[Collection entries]
--------------------------------------------------
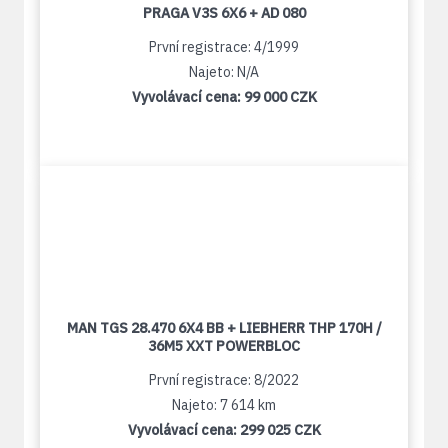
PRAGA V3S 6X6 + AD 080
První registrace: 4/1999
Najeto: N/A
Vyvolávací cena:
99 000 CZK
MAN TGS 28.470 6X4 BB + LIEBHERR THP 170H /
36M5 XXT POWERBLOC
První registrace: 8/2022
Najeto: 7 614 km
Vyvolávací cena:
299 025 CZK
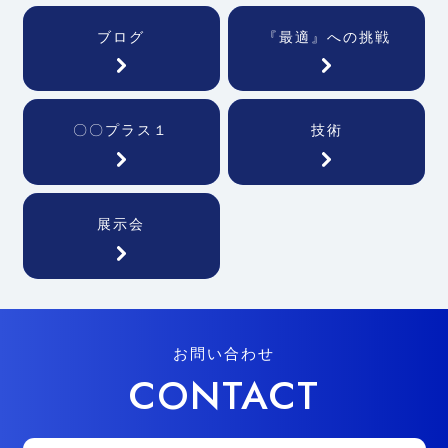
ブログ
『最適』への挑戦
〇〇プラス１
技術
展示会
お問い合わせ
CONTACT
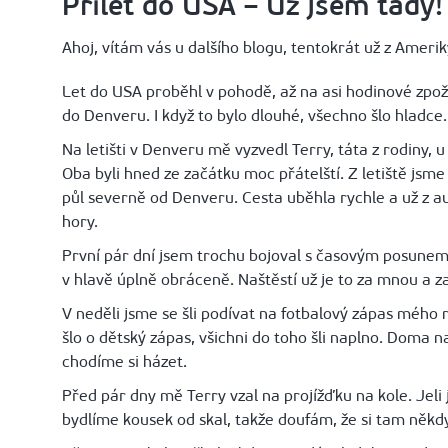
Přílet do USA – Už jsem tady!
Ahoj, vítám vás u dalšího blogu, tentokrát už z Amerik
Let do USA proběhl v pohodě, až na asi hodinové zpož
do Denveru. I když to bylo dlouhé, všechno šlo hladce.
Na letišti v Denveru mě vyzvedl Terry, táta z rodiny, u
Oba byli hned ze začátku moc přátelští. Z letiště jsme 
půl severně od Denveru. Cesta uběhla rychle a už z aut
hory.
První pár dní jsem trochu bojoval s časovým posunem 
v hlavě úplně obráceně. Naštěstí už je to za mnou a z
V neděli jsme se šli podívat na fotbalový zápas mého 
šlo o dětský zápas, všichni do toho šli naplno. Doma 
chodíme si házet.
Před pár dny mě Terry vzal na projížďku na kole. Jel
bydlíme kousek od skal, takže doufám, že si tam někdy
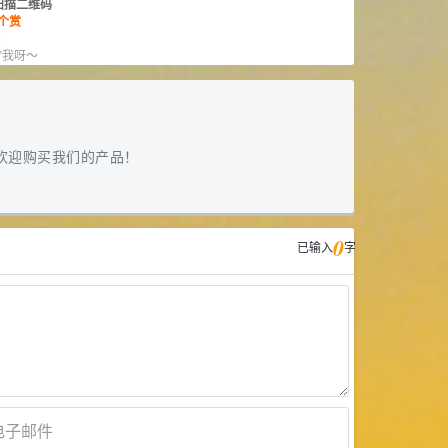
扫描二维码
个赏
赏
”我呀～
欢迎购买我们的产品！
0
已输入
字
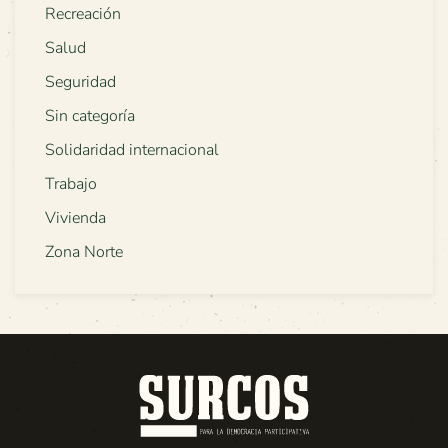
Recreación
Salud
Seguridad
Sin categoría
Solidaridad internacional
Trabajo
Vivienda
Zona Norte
--------------------------------------------------
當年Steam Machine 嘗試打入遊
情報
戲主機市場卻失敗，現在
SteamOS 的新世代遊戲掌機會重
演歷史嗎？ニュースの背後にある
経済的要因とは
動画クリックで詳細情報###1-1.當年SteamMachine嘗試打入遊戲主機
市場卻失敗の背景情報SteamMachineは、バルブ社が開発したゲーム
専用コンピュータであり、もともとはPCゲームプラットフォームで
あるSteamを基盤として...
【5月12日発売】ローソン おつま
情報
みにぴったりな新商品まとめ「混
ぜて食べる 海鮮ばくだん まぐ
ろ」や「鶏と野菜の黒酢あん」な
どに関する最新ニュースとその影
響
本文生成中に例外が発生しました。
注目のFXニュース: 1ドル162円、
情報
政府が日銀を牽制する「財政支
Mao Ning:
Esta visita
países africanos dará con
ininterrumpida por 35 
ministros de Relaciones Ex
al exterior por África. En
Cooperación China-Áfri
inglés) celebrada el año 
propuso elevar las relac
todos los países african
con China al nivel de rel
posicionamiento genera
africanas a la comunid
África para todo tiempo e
--------------------------------------------------
# Work request:
Which lines in the data above hold the string "países"? Show each one.

# Written answer:
países africanos dará con
todos los países african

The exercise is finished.